As for the pump industry, in the shorter term specifically, the decline in overall inflation as a result of rate increases has caused growth in pump prices in various countries to decline into the low single digits, after spiking to double digits in 2021 and 2022. This is not necessarily a bad thing as it is an indication that the pump market (along with most other markets) is stabilizing and returning to its more long-term path. 

The view from the European pump industry perspective, however, was recently laid out by Oxford Economics at the most recent Europump meeting in May, which one of the authors attended. Oxford Economics is contracted each year by Europump to prepare a report containing a yearly economic and pump market forecast. 

Overall, Oxford expects global GDP to grow by 2.6% on average between 2024 and 2028. However, they see several potential risks such as China-Taiwan tensions, Middle East escalation, higher long term interest rates and escalation in the Ukraine conflict. They did note that inventories are coming down to acceptable levels as supply chain pressures have started to ease. Also, energy prices are coming back to pre-pandemic levels, with inflation generally easing—a fact that prompted the aforementioned interest rate cut from the European Central Bank.

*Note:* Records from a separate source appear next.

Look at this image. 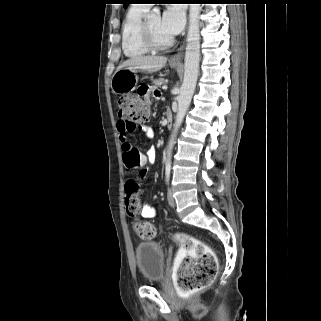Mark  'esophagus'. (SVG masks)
Here are the masks:
<instances>
[{
    "label": "esophagus",
    "mask_w": 321,
    "mask_h": 321,
    "mask_svg": "<svg viewBox=\"0 0 321 321\" xmlns=\"http://www.w3.org/2000/svg\"><path fill=\"white\" fill-rule=\"evenodd\" d=\"M184 47H185V44H183L178 52L176 54H174L171 58H170V61L171 62H180L181 59H182V56H183V51H184Z\"/></svg>",
    "instance_id": "obj_1"
}]
</instances>
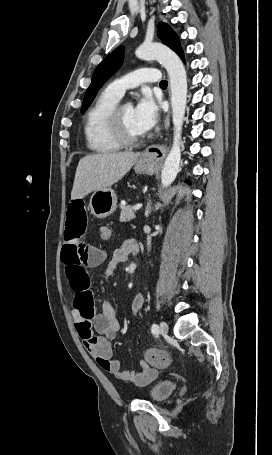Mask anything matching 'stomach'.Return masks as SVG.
<instances>
[{"instance_id":"0dacf381","label":"stomach","mask_w":272,"mask_h":455,"mask_svg":"<svg viewBox=\"0 0 272 455\" xmlns=\"http://www.w3.org/2000/svg\"><path fill=\"white\" fill-rule=\"evenodd\" d=\"M157 161L144 154L140 155L134 163V171L138 174L152 175L157 170ZM117 207V196L110 187L95 191L89 202L91 213L96 218H106L111 215Z\"/></svg>"}]
</instances>
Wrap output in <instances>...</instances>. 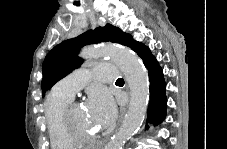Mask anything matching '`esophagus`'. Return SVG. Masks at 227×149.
Segmentation results:
<instances>
[{"mask_svg": "<svg viewBox=\"0 0 227 149\" xmlns=\"http://www.w3.org/2000/svg\"><path fill=\"white\" fill-rule=\"evenodd\" d=\"M124 112L125 111H122L121 115H120V118H119V121H118V125L122 122L123 120V117H124Z\"/></svg>", "mask_w": 227, "mask_h": 149, "instance_id": "obj_1", "label": "esophagus"}]
</instances>
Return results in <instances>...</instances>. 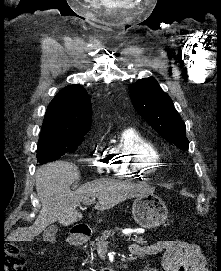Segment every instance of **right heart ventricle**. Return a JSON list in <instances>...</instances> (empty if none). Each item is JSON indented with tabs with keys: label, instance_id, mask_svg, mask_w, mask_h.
I'll list each match as a JSON object with an SVG mask.
<instances>
[{
	"label": "right heart ventricle",
	"instance_id": "1",
	"mask_svg": "<svg viewBox=\"0 0 221 271\" xmlns=\"http://www.w3.org/2000/svg\"><path fill=\"white\" fill-rule=\"evenodd\" d=\"M118 147L130 154H116V158H107L111 164L113 176L119 179H147L157 166H161L162 150L158 143L148 137L119 138ZM152 165L150 166V163Z\"/></svg>",
	"mask_w": 221,
	"mask_h": 271
}]
</instances>
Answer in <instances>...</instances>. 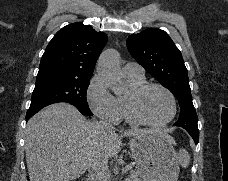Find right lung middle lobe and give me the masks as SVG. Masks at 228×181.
Returning a JSON list of instances; mask_svg holds the SVG:
<instances>
[{
	"label": "right lung middle lobe",
	"mask_w": 228,
	"mask_h": 181,
	"mask_svg": "<svg viewBox=\"0 0 228 181\" xmlns=\"http://www.w3.org/2000/svg\"><path fill=\"white\" fill-rule=\"evenodd\" d=\"M90 79H77L61 75L37 77L30 108L67 102L74 105L83 115L92 116L86 92Z\"/></svg>",
	"instance_id": "dd1d6c3e"
}]
</instances>
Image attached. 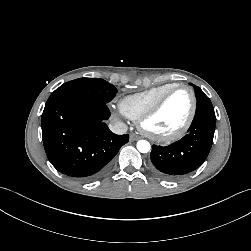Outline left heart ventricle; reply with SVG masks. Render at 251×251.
I'll use <instances>...</instances> for the list:
<instances>
[{"instance_id":"b2bd125f","label":"left heart ventricle","mask_w":251,"mask_h":251,"mask_svg":"<svg viewBox=\"0 0 251 251\" xmlns=\"http://www.w3.org/2000/svg\"><path fill=\"white\" fill-rule=\"evenodd\" d=\"M192 98L189 91L181 89L172 93L159 112L147 122L154 134L165 135L178 130L189 116Z\"/></svg>"}]
</instances>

As for the pump market specifically, Oxford sees that prices are dropping towards long-term average values. They also expect the Worldwide Pump Market to grow roughly 4% per year on average between 2024 and 2028.

Of note is that significant importance was placed on the question of what a Trump victory in U.S. November election would mean for European pump manufacturers ability to export into the U.S. market. The effects that Oxford forecasts of this scenario appear to be somewhat mixed as there would likely be a scale back of climate change provision projects which would reduce pump demand. However, a more positive move towards oil and gas which would have the effect increasing pump demand, as would the economic expansive effects of anticipated corporate tax cuts that a Trump Administration might enact. There is also some question as to whether Trump would strengthen the Build America, Buy America Act (BABA), which would disadvantage European pump exporters in the American market, or kill the Act, as it was an act of his predecessor, which might allow easier importation of pumps into the U.S. from Europe.

In general, with the pluses and minuses involved, there does not seem to be a significant level of concern (or optimism) in the European pump industry if there is a change of U.S. administrations as a result of the November elections.

In conclusion, the short-term outlook is that U.S. pump manufactures that do business in Europe are likely to face a currency headwind, at least until such time as the Fed starts to cut interest rates. Meanwhile, the European pump industry appears rather stoic regarding the potential outcome of the U.S. election, seeing the possibility of positive and negative results emerging from policies implemented by whoever wins. In the longer term, U.S. pump manufacturers should be mindful that the world is going through an epochal geopolitical shift and that lessons absorbed from the last 20 or 30 years need to be reevaluated as they pertain to doing business internationally. While being a flexible organization has always been an advantage, going forward it will be critical if one is to do business overseas.